For both BNB and MNB, use scikit-learn’s implementations, but use all of the words in the vocabulary as features. Write two Pythons programs for training and testing Naive Bayes models, one a BNB model and one an MNB model, in BNB sentiment.py and MNB sentiment.py.
Your Model
Develop your best model for sentiment classification by varying the number and type of input features for the learners, the parameters of the learners, and the training/test set split, as described in your report (see below). Submit one program, sentiment.py, that trains and tests a model.

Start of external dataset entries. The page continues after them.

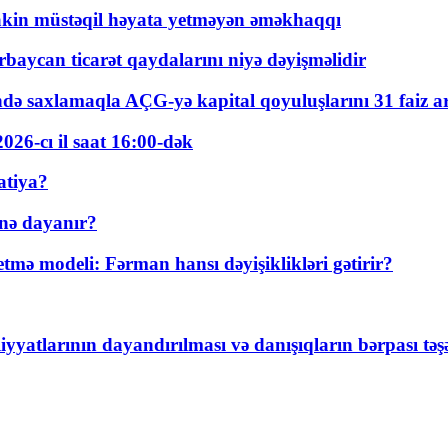
kin müstəqil həyata yetməyən əməkhaqqı
rbaycan ticarət qaydalarını niyə dəyişməlidir
ində saxlamaqla AÇG-yə kapital qoyuluşlarını 31 faiz ar
026-cı il saat 16:00-dək
atiya?
nə dayanır?
ə modeli: Fərman hansı dəyişiklikləri gətirir?
yyatlarının dayandırılması və danışıqların bərpası tə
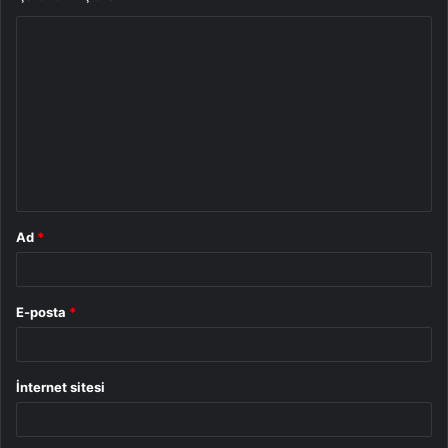
Y
o
r
u
m
*
Ad
*
E-posta
*
İnternet sitesi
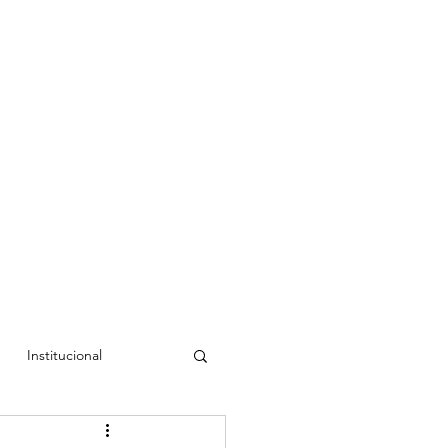
Institucional
a Cristina
Luís Rudí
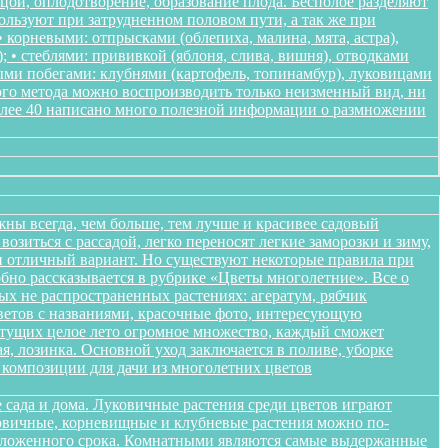
ьцой, оплодотворение, образование плода. Бесполое разделяют
пользуют при затрудненном половом пути, а так же при
корневыми: отпрысками (облепиха, малина, мята, астра),
); • стеблями: прививкой (яблоня, слива, вишня), отводками
ными побегами: клубнями (картофель, топинамбур), луковицами
ого метода можно воспроизводить только неизменный вид, ни
более 40 написано много полезной информации о размножении
жны всегда, чем больше, тем лучше и красивее садовый
озиться с рассадой, легко переносят легкие заморозки и зиму,
ики отличный вариант. Но существуют некоторые правила при
обно рассказывается в рубрике «Цветы многолетние». Все о
ых не распространенных растениях: агератум, рябчик
цветов с названиями, красочные фото, интересующую
етущих целое лето огромное множество, каждый сможет
я, лозинка. Основной уход заключается в поливе, уборке
композиции для дачи из многолетних цветов
 сада и дома. Луковичные растения среди цветов играют
уковичные, корневищные и клубневые растения можно по-
положенного срока. Комнатными являются самые выдержанные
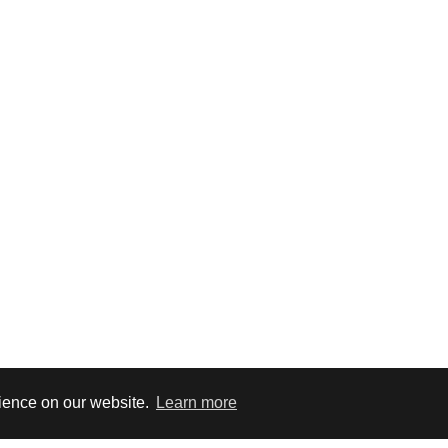
rience on our website.
Learn more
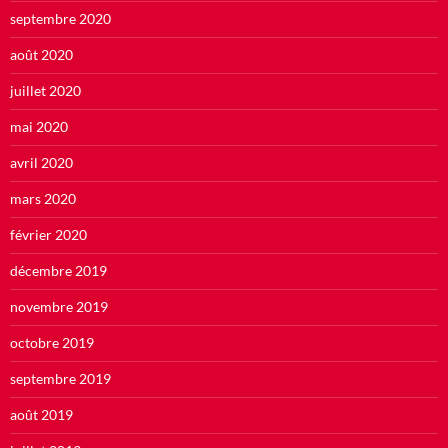
septembre 2020
août 2020
juillet 2020
mai 2020
avril 2020
mars 2020
février 2020
décembre 2019
novembre 2019
octobre 2019
septembre 2019
août 2019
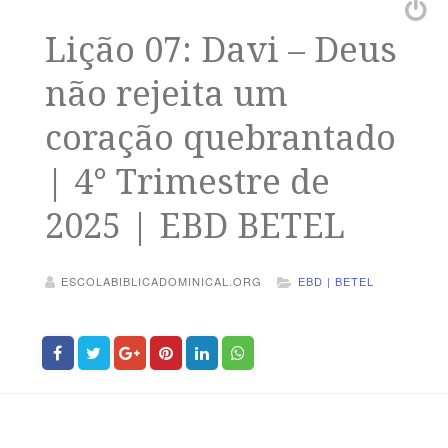
Lição 07: Davi – Deus
não rejeita um
coração quebrantado
| 4° Trimestre de
2025 | EBD BETEL
ESCOLABIBLICADOMINICAL.ORG
EBD | BETEL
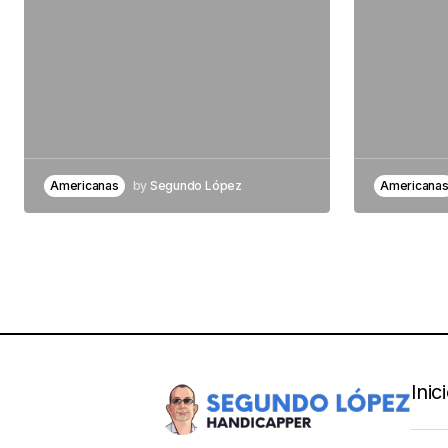
Americanas
by
Segundo López
Americana
Inic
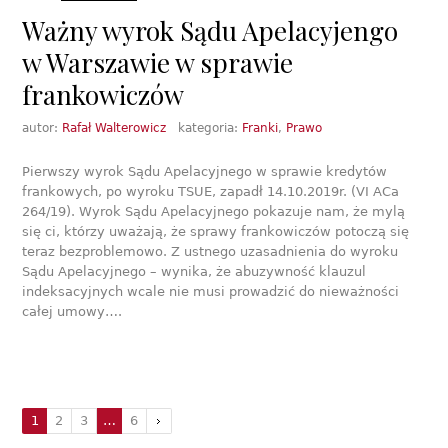
Ważny wyrok Sądu Apelacyjengo
w Warszawie w sprawie
frankowiczów
autor:
Rafał Walterowicz
kategoria:
Franki
,
Prawo
Pierwszy wyrok Sądu Apelacyjnego w sprawie kredytów
frankowych, po wyroku TSUE, zapadł 14.10.2019r. (VI ACa
264/19). Wyrok Sądu Apelacyjnego pokazuje nam, że mylą
się ci, którzy uważają, że sprawy frankowiczów potoczą się
teraz bezproblemowo. Z ustnego uzasadnienia do wyroku
Sądu Apelacyjnego – wynika, że abuzywność klauzul
indeksacyjnych wcale nie musi prowadzić do nieważności
całej umowy….
1
2
3
…
6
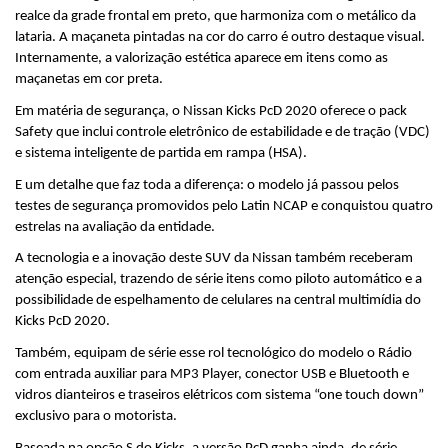
realce da grade frontal em preto, que harmoniza com o metálico da 
lataria. A maçaneta pintadas na cor do carro é outro destaque visual. 
Internamente, a valorização estética aparece em itens como as 
maçanetas em cor preta.
Em matéria de segurança, o Nissan Kicks PcD 2020 oferece o pack 
Safety que inclui controle eletrônico de estabilidade e de tração (VDC) 
e sistema inteligente de partida em rampa (HSA).
E um detalhe que faz toda a diferença: o modelo já passou pelos 
testes de segurança promovidos pelo Latin NCAP e conquistou quatro 
estrelas na avaliação da entidade.
A tecnologia e a inovação deste SUV da Nissan também receberam 
atenção especial, trazendo de série itens como piloto automático e a 
possibilidade de espelhamento de celulares na central multimídia do 
Kicks PcD 2020.
Também, equipam de série esse rol tecnológico do modelo o Rádio 
com entrada auxiliar para MP3 Player, conector USB e Bluetooth e 
vidros dianteiros e traseiros elétricos com sistema “one touch down” 
exclusivo para o motorista. 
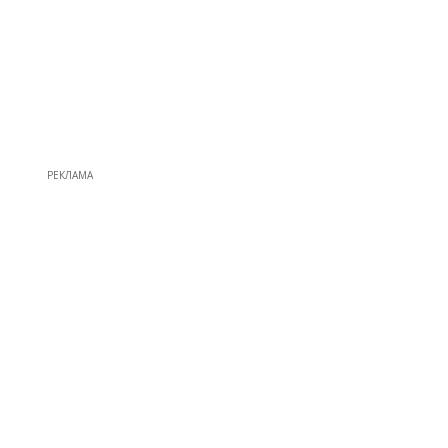
РЕКЛАМА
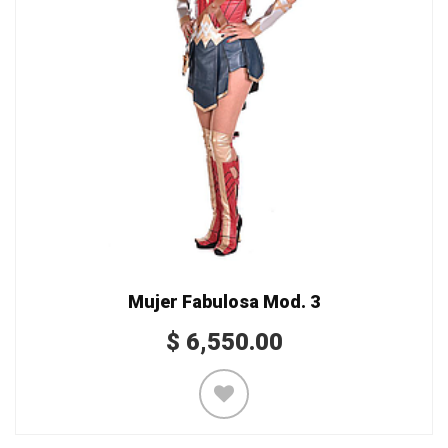
Mujer Fabulosa Mod. 3
$
6,550.00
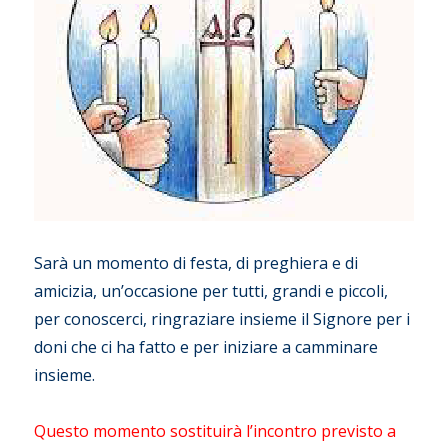
Sarà un momento di festa, di preghiera e di
amicizia, un’occasione per tutti, grandi e piccoli,
per conoscerci, ringraziare insieme il Signore per i
doni che ci ha fatto e per iniziare a camminare
insieme.
Questo momento sostituirà l’incontro previsto a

2 https://scikit-learn.org/stable/modules/tree.html 3https://scikit-learn.org/stable/modules/naive bayes.html

Report
In the report, you will first evaluate the standard models, then present your own model. For evaluating all models, report the results of training on the first 4000 tweets in dataset.tsv (the “training set”) and testing on the remaining 1000 tweets (the “test set”), rather than using the full dataset of 5000 tweets for training, so stopping the Decision Tree classifiers when nodes cover less than 40 tweets rather than 50. Use the metrics (micro- and macro-accuracy, precision, recall and F1) and classification reports from scikit-learn. Show the results in either tables or plots, and write a short paragraph in your response to each item below. The answer to each question should be self contained. Your report should be at most 10 pages. Do not include appendices.
1. (1 mark) Give simple descriptive statistics showing the frequency distribution for the sentiment classes for the whole dataset of 5000 tweets. What do you notice about the distribution?
2. (2 marks) Develop BNB and MNB models from the training set using (a) the whole vocabulary, and (b) the most frequent 1000 words from the vocabulary (as defined using CountVectorizer, after preprocessing by removing “junk” characters). Show all metrics on the test set comparing the two approaches for each method. Explain any similarities and differences in results.
3. (2 marks) Evaluate the three standard models with respect to the VADER baseline. Show all metrics on the test set and comment on the performance of the baseline and of the models relative to the baseline.
4. (2 marks) Evaluate the effect of preprocessing the input features by applying NLTK English stop word removal then NLTK Porter stemming on classifier performance for the three standard models. Show all metrics with and without preprocessing on the test set and explain the results.
5. (2 marks) Evaluate the effect that converting all letters to lower case has on classifier perfor- mance for the three standard models. Show all metrics with and without conversion to lower case on the test set and explain the results.
6. (6 marks) Describe your best method for sentiment analysis and justify your decision. Give some experimental results for your method trained on the training set of 4000 tweets and tested on the test set of 1000 tweets. Provide a brief comparison of your model to the standard models and the baseline (use the results from the previous questions).